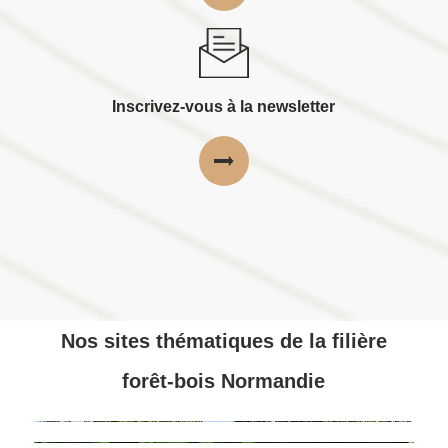
Inscrivez-vous à la newsletter
Nos sites thématiques de la filière
forêt-bois Normandie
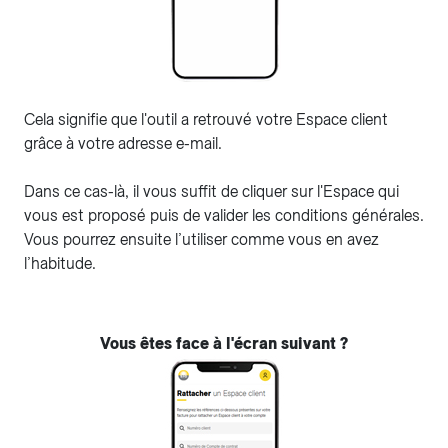
Cela signifie que l'outil a retrouvé votre Espace client
grâce à votre adresse e-mail.
Dans ce cas-là, il vous suffit de cliquer sur l'Espace qui
vous est proposé puis de valider les conditions générales.
Vous pourrez ensuite l’utiliser comme vous en avez
l’habitude.
Vous êtes face à l'écran suivant ?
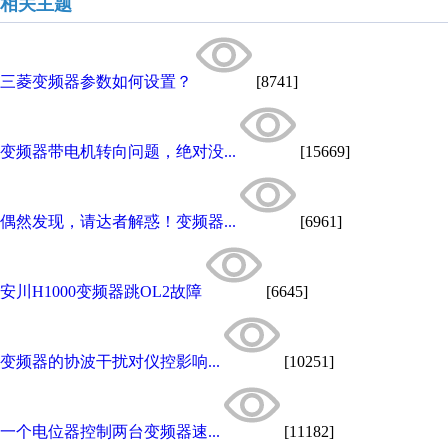
相关主题
三菱变频器参数如何设置？
[8741]
变频器带电机转向问题，绝对没...
[15669]
偶然发现，请达者解惑！变频器...
[6961]
安川H1000变频器跳OL2故障
[6645]
变频器的协波干扰对仪控影响...
[10251]
一个电位器控制两台变频器速...
[11182]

Exercise aim –
Only lines holding the string "votre" are wanted; gather each one from the entries above.

Completed exercise –
Cela signifie que l'outil a retrouvé votre Espace client
grâce à votre adresse e-mail.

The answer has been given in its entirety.